The Unlimited Dimension Configuration associates a particular unlimited
dimension with a variable by which it can be indexed. Commonly, a
dimension named time is associated with a variable also named time which
indicates some epoch value for all data associated with that index of
the dimension.

For example, a file may have a dimension "record\_number" which is
indexed by a variable "time". Using the Unlimited Dimension
Configuration, we can specify to aggregate record\_number such that the
variable "time" forms a monotonic sequence increasing at some expected
frequency.

Here is what a typical GOES-R L1b product aggregation output looks like:

.. code:: json

    {
        "name": "report_number",
        "size": null,
        "index_by": "time",
        "expected_cadence": {"report_number": 1},
    }

In English, the configuration above says "Order the dimension
report\_number by the values in the variable time, where time values are
expected to increase along the dimension report\_number incrementing at
1hz." This would be specified to the ncagg CLI using
``ncagg -u report_number:time:1 output.nc in1.nc in2.nc``.
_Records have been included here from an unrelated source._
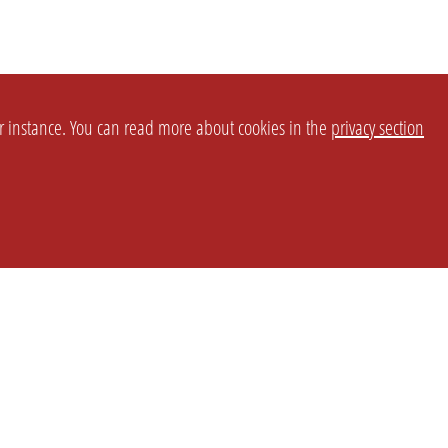
or instance. You can read more about cookies in the
privacy section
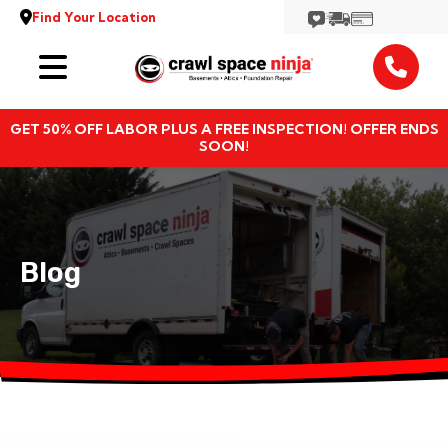
Find Your Location
Services
GET 50% OFF LABOR PLUS A FREE INSPECTION! OFFER ENDS
Locations
SOON!
Resources
About
Blog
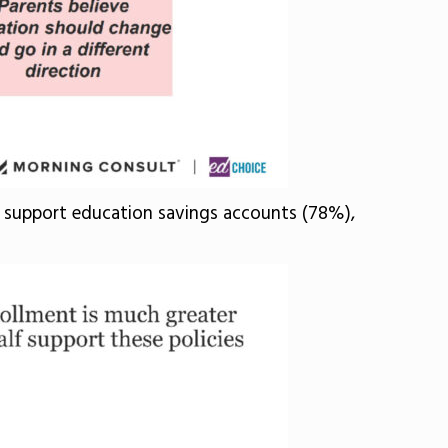
ts support education savings accounts (78%),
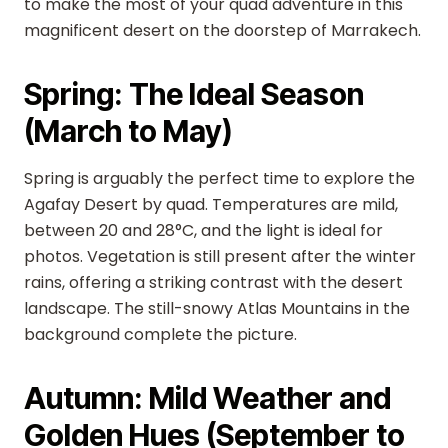
to make the most of your quad adventure in this
magnificent desert on the doorstep of Marrakech.
Spring: The Ideal Season
(March to May)
Spring is arguably the perfect time to explore the
Agafay Desert by quad. Temperatures are mild,
between 20 and 28°C, and the light is ideal for
photos. Vegetation is still present after the winter
rains, offering a striking contrast with the desert
landscape. The still-snowy Atlas Mountains in the
background complete the picture.
Autumn: Mild Weather and
Golden Hues (September to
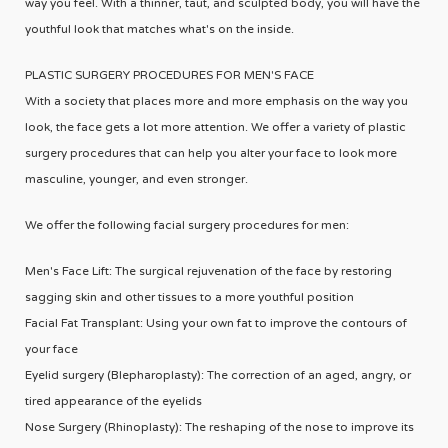
way you feel. With a thinner, taut, and sculpted body, you will have the
youthful look that matches what's on the inside.
PLASTIC SURGERY PROCEDURES FOR MEN'S FACE
With a society that places more and more emphasis on the way you
look, the face gets a lot more attention. We offer a variety of plastic
surgery procedures that can help you alter your face to look more
masculine, younger, and even stronger.
We offer the following facial surgery procedures for men:
Men's Face Lift: The surgical rejuvenation of the face by restoring
sagging skin and other tissues to a more youthful position
Facial Fat Transplant: Using your own fat to improve the contours of
your face
Eyelid surgery (Blepharoplasty): The correction of an aged, angry, or
tired appearance of the eyelids
Nose Surgery (Rhinoplasty): The reshaping of the nose to improve its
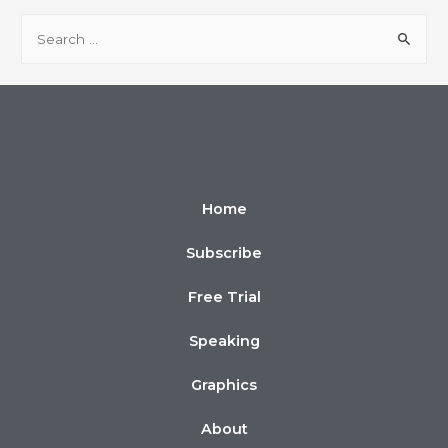
Home
Subscribe
Free Trial
Speaking
Graphics
About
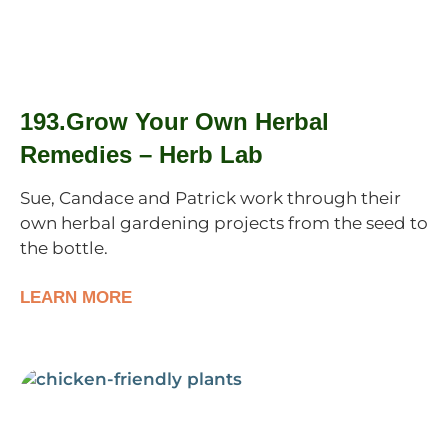
193.Grow Your Own Herbal
Remedies – Herb Lab
Sue, Candace and Patrick work through their
own herbal gardening projects from the seed to
the bottle.
LEARN MORE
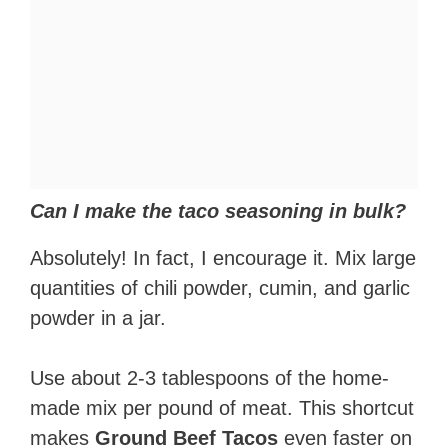
Can I make the taco seasoning in bulk?
Absolutely! In fact, I encourage it. Mix large
quantities of chili powder, cumin, and garlic
powder in a jar.
Use about 2-3 tablespoons of the home-
made mix per pound of meat. This shortcut
makes
Ground Beef Tacos
even faster on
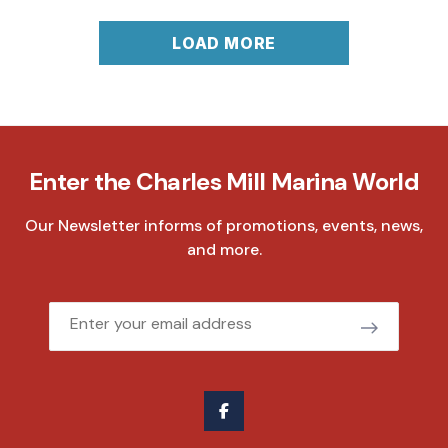
LOAD MORE
Enter the Charles Mill Marina World
Our Newsletter informs of promotions, events, news,
and more.
Email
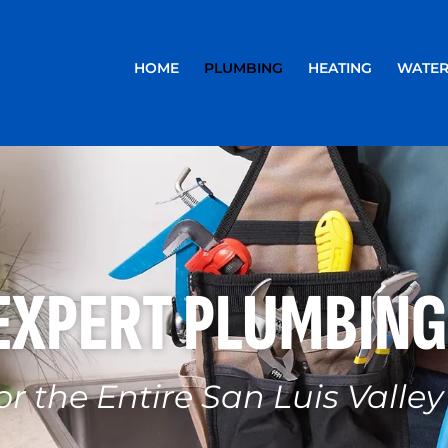
HOME
PLUMBING
HEATING
WATER
EXPERT PLUMBING
or the Entire San Luis Valley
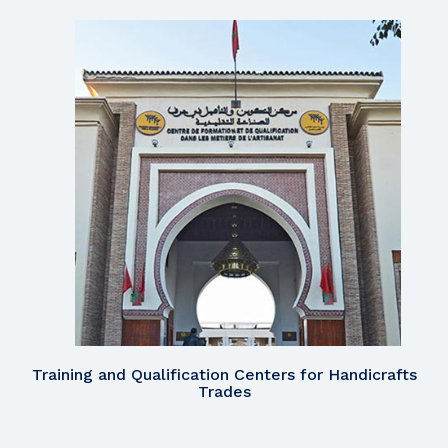
Training and Qualification Centers for Handicrafts
Trades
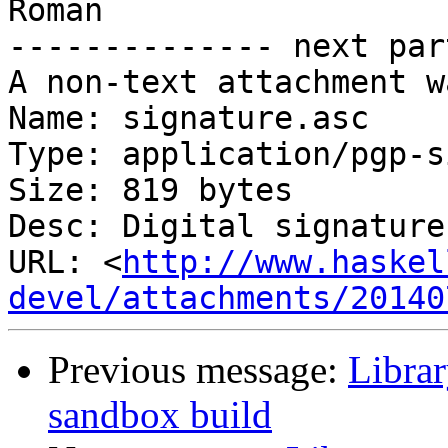
Roman

-------------- next par
A non-text attachment w
Name: signature.asc

Type: application/pgp-s
Size: 819 bytes

Desc: Digital signature

URL: <
http://www.haskel
devel/attachments/20140
Previous message:
Librar
sandbox build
The configuration allows to even index by multidimensional time (ehem,
mag with 10 samples per report). On the command line specified as
``-u report_number:OB_time:1:10``, or as json:

.. code:: json

    {
        "name": "report_number",
        "size": null,
        "index_by": "OB_time",
        "other_dim_indicies": {"samples_per_record": 0},
        "expected_cadence": {"report_number": 1, "number_samples_per_report": 10},
    }

One design constraint was to not reshape the data, so above, we order
the data by looking at index 0 of samples\_per\_record for every value
along the report\_number dimension. We assume that the other timestamps
along samples\_per\_record are correct. Also, given the configuration
above, we only insert fill records of OB\_time if a full report\_number
record is missing (all 10 values along the number\_samples\_per\_report
dimension missing).

--------------

Indexing an unlimited dimension was described above. In addition to
simply indexing by a variable, in the case that the variable represents
time, a common operation would be to restrict value to some range, to,
for example, create a day file. The Unlimited Dimension Configuration
would look like:

.. code:: json

    {
        "name": "report_number",
        "size": null,
        "index_by": "time",
        "min": 14000000,  # in units of the variable "time", expected
        "max": 14000060,  # something like "seconds since 2000-01-01 12:00:00"
        "expected_cadence": {"report_number": 1}
    }

Which would be specified on the command line as
``... -u report_number:time:1 -b1400000:14000060 ...`` where the ``-b``
option stands for "bounds".

As min and max almost exclusively indicate datetime values, for
convenience, they are accepted as types: numerical, string, or python
datetime. In string representation, they must start with "T" and can be
of the form "TYYYY[MM[DD[HH[MM]]]]" where brackets indicate optional and
if omitted, will be inferred to be minimum valid value, ie: 01 for MM
(month). A units attribute must available for the index\_by variable in
the form of " since ". On the command line, string time can be given as
``... -u report_number:time:1 -bT20170101:T20170102 ...`` or
equivalently the end bound can be omitted and will be inferred to be the
rightmost specified of the beginning YYYY[MM[DD[HH[MM]]]] incremented by
one: ie: ``... -u report_number:time:1 -bT20170101 ...``.

--------------

Consider the suvi-l2-flloc (flare location) product which has two
unlimited dimensions, time and feature\_number. At any time record,
there can exist an arbitrary number of features. Consider a variable
reporting the flux from each feature at each time:
``flux(time, feature_number)``. Although feature\_number is unlimited,
it is unique to each time and thus needs to be "flattened":

::

    flux([0], [0]) -> [[3.2e-6]]
    flux([0], [0, 1]) -> [[3.3e-6, 5.4e-7]]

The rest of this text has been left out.